## DATASET RECORDS
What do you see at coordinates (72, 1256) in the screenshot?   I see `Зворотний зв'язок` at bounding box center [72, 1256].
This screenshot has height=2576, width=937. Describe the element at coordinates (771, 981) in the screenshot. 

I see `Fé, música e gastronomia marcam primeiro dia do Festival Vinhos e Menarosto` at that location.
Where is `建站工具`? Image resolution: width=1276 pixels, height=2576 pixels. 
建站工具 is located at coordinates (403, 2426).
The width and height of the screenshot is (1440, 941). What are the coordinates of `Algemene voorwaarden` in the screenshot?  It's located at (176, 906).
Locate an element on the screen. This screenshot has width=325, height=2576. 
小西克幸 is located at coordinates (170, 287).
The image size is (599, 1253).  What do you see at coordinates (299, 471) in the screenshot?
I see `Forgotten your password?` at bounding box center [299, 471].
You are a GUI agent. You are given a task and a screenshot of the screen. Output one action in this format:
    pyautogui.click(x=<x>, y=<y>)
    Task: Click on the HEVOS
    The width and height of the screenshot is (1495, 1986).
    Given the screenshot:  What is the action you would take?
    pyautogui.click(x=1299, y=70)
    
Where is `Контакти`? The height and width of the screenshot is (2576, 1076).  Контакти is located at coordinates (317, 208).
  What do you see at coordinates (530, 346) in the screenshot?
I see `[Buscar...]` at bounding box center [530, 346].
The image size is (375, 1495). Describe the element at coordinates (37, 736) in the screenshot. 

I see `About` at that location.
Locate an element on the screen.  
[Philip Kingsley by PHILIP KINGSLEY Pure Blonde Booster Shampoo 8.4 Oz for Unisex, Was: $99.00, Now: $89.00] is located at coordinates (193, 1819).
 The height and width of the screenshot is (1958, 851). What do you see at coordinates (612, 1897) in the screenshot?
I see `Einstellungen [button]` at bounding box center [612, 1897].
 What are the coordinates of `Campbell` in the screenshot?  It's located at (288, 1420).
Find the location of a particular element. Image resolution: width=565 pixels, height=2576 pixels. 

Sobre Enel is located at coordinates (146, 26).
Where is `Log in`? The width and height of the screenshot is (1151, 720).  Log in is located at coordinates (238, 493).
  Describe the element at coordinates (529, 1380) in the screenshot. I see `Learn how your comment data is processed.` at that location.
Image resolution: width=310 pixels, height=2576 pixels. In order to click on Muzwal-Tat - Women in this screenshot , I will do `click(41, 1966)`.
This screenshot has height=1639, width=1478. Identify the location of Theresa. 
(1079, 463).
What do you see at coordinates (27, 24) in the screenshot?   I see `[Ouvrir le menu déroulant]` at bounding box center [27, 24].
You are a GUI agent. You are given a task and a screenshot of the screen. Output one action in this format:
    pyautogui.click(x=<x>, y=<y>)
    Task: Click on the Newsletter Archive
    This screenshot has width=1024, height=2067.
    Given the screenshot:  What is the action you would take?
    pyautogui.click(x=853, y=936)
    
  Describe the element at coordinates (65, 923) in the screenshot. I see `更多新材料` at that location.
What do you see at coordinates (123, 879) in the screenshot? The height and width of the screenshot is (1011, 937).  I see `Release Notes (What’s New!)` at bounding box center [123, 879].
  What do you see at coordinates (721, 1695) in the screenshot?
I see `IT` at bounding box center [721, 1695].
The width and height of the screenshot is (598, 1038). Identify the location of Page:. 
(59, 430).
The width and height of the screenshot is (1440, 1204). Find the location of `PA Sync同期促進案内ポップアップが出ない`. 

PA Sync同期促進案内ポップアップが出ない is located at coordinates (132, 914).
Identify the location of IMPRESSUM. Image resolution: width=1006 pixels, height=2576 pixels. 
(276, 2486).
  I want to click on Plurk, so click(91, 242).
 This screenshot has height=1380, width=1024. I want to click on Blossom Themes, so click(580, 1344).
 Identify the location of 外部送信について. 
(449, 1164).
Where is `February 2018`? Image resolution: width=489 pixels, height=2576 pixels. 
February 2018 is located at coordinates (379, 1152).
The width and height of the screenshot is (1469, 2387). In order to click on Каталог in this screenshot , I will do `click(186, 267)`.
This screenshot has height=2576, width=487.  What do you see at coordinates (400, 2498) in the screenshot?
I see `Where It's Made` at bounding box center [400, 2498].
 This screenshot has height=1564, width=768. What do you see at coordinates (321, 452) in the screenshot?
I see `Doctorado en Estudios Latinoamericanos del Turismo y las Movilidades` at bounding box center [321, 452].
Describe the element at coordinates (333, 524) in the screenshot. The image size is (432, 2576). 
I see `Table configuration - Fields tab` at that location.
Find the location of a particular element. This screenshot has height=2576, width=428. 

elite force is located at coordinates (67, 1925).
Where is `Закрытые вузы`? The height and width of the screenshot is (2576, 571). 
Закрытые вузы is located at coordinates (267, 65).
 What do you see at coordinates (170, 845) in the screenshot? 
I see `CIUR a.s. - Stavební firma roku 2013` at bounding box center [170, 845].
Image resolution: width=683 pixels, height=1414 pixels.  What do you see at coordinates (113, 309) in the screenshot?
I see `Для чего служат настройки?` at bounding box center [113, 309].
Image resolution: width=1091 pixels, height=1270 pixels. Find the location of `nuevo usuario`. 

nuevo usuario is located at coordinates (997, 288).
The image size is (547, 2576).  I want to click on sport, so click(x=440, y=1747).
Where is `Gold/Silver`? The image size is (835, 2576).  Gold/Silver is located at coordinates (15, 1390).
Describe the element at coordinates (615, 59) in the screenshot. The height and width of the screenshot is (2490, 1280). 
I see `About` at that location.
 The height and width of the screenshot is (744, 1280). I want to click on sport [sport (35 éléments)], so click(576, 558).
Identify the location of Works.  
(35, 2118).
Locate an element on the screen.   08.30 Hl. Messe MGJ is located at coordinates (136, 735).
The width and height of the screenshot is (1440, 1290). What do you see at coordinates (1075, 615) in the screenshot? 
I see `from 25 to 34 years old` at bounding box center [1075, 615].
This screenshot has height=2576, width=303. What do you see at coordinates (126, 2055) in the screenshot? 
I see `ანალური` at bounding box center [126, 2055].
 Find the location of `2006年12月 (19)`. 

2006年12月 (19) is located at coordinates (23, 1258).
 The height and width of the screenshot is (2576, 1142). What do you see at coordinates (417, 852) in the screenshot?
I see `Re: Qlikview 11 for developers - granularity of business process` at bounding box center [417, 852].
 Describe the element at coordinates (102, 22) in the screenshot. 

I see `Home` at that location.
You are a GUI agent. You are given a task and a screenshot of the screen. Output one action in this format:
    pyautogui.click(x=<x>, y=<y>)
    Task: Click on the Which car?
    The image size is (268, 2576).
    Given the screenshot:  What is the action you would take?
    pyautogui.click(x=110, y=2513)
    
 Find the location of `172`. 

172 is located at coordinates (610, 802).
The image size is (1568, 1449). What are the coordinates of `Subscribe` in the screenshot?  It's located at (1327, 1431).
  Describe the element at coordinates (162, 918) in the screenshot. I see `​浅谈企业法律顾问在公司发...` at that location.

## TASK TO COMPLETE
Scan the records above for lines with the word "will". Then report how many there are, as a bare number.

## SOLUTION
2